В конце улочки, на которую мы свернули, показалась девушка – она шла нам навстречу, и тень, поравнявшись с ней, скользнула по ее телу, словно желая поцеловать ее. Девушка вздрогнула и быстро обернулась, но тень промелькнула мимо и уже удалялась, летя по неровной мостовой. Девушка, – у нее было грустное и покорное лицо, как у всех, кто потерял кого-нибудь на войне, – с трудом сдержала крик, и мне показалось, что на лице ее вспыхнула радость, смешанная с сожалением… Потом лицо ее вновь стало печальным, но глаза жадно следили за скользящим движением голубоватой тени.
– Так, значит, вы знаете ее? – спросил я у девушки. – Вы знаете эту синеватую одинокую тень?
– Вы тоже ее видели! – вскричала она. – Вы видели ее, как и я! Да, да, мы оба видим это подвижное, струящееся ничто с очертаниями человеческого тела! Мне кажется, я узнала его… О нет, не кажется, я в самом деле узнала! Я видела его профиль, его усики, а вот взгляда не видела… Я его узнала. Он не изменился с тех пор, как приезжал сюда последний раз на побывку. Мы были обручены и собирались пожениться, когда его отпустят домой еще раз. Но осколок снаряда попал ему в сердце. Они убили его – и все-таки вы его видите. Тень его жива. Она более материальна, чем воспоминание о нем, и в то же время более эфемерна…
Девушка ушла; в глазах ее светилась юная, пылкая любовь. Я попрощался с ней и кинулся вслед за тенью. Она удалялась, изгибаясь на неровностях мостовой, по которой скользил ее силуэт. Я увидел ее снова около церкви, потом на главной улице, где она мелькала среди прохожих, которые не обращали никакого внимания на скользящее мимо них, то и дело меняющее очертания синеватое пятно.
Тень бродила по улицам. Она останавливалась у витрин магазинов; видно было, что эта прогулка по родным местам доставляет ей огромное удовольствие. Временами она исчезала, как бы смешиваясь с другими тенями – тенями проходивших людей, – словно она ничем не отличалась от них.
В городском саду, куда я последовал за нею, она старалась держаться поближе к розовым кустам, которые в ту пору были в цвету. Казалось, она с наслаждением вдыхает их неповторимый аромат и словно вся содрогается от рыданий.
Я с волнением наблюдал, как горюет бедная тень. Мне хотелось как-то утешить ее, поцеловать тем братским поцелуем, какими обменивались первые христиане. Но тайна ее оставалась для меня неразгаданной, и единственное, что я мог сделать для нее, это попытаться слить мою собственную тень с ее бесплотным телом.
Я наклонился к ней и туг же отпрянул – боялся наступить на нее, причинить ей боль. Ее одиночество рождало во мне глубокую жалость.

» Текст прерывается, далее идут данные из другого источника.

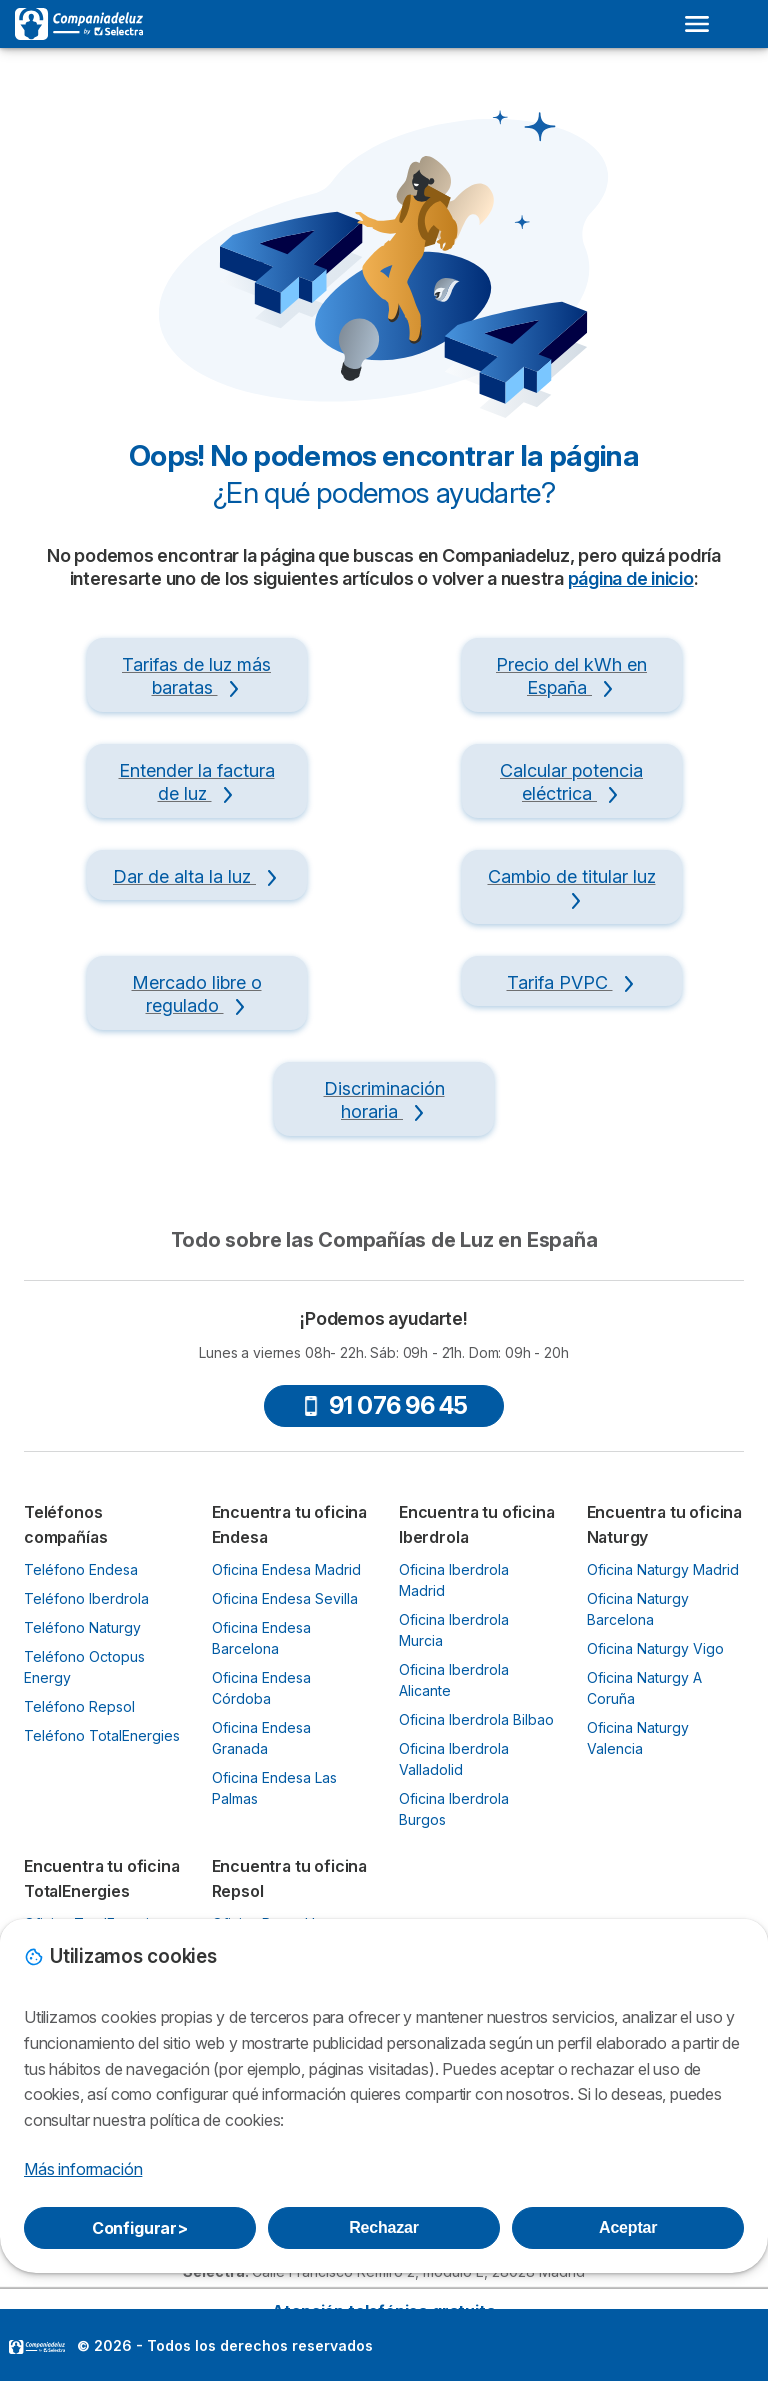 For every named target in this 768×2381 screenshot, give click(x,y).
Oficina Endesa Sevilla (285, 1598)
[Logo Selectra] (79, 24)
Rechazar (384, 2227)
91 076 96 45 (384, 1405)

Но вдруг каким-то необъяснимым образом она дала мне понять, что она, тень, счастлива, что слезы ее – слезы радости, ибо ей даровано бессмертие: пережив исчезнувшее тело, она остается сопричастной всему, что было дорого и близко тому, умершему… И счастье ее в том, что она может посетить места, где он бывал.
Да, это было так: тихая радость охватила меня, и теперь я с улыбкой наблюдал, как резвится тень среди зеленых газонов и цветущих кустов.
Потом я увидел, что она уходит из городского сада, и последовал за нею; она привела меня на кладбище, к месту, предназначенному для того, кому она принадлежала прежде, но чье тело не будет тут погребено.
Затем она вернулась в город, на который уже спускались сумерки, и здесь нас настигла ночь.
Постепенно тень становилась все менее различимой, и в конце концов я вовсе потерял ее в сгустившейся тьме. Но я понял, что смерть бессильна, что она едва ли может помешать умершим оставаться среди нас. Мертвые не исчезают. Та одинокая нетленная тень, что бродила по улицам городка, не менее реальна, чем образы ушедших от нас, запечатленные в нашей памяти, – голубоватые призраки, не покидающие нас никогда.